Sleep deprivation hits testosterone fast. A University of Chicago study found that healthy young men who slept fewer than five hours a night for just one week saw their testosterone drop by 10 to 15 percent. The lowest levels appeared in the afternoon and evening, the hours when most couples are actually together. The men also reported declining mood and energy as the week went on, both of which feed into lower desire. Poor sleep quality and short sleep duration are increasingly recognized as disruptors of the hormonal systems that support libido.

Life Stages That Shift Desire

Certain transitions predictably change libido. During perimenopause and menopause, declining estrogen reduces desire, slows genital arousal, decreases natural lubrication, and can make the vaginal canal less flexible. Sex that used to feel good may become uncomfortable or painful, which naturally makes you want it less. Blood also fills the genitals more slowly during arousal after menopause, reducing sensitivity. These changes layer on top of each other: pain discourages sex, avoidance reduces arousal patterns, and desire fades further.

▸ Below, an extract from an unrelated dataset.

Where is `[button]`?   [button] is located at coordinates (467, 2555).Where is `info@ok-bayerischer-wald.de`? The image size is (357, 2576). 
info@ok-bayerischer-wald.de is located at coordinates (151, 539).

In men, testosterone declines gradually with age rather than dropping sharply. The effects are subtler but cumulative. Men with testosterone below a certain threshold (roughly 12 nmol/L in blood tests) often experience reduced desire alongside low energy, poor concentration, and fatigue. Unlike menopause, this decline doesn’t happen on a predictable schedule, which means some men notice changes in their 40s while others don’t until much later.

Other Common Causes

Beyond hormones, stress, and medications, several other factors reliably contribute to low libido:

  • Relationship dynamics. Unresolved conflict, emotional distance, or feeling unappreciated can erode desire even when everything else is functioning normally.
  • Mental health conditions. Depression and anxiety both suppress interest in sex, sometimes independently of any medication effects.
  • Chronic illness. Conditions that cause pain, fatigue, or body image changes (like diabetes, autoimmune disorders, or cancer treatment) frequently reduce desire.
  • Alcohol and substance use. Regular heavy drinking suppresses hormones and blunts arousal over time, even if alcohol feels like it lowers inhibitions in the moment.

What Treatment Looks Like

Treatment depends entirely on the cause. If a medication is suppressing your desire, switching to a different one (or adjusting the dose) is often the most effective step. For men with clinically low testosterone, hormone replacement typically improves libido. For women, the picture is more complicated. Despite decades of use, no testosterone product has been FDA-approved for women in the United States, though doctors sometimes prescribe it off-label. As of 2025, 31 testosterone products are approved for men and none for women.

For causes rooted in stress, sleep, or relationship problems, the path forward is less pharmaceutical. Improving sleep hygiene, managing stress, and addressing relationship issues through therapy can all restore desire over time. Sex therapy specifically targets the psychological and behavioral patterns that maintain low libido, and it has a strong track record for couples where desire has become a source of tension.

Physical changes from menopause respond to localized estrogen treatments that restore vaginal comfort, which can indirectly improve desire by removing the expectation of pain. When the physical barriers come down, the psychological ones often follow.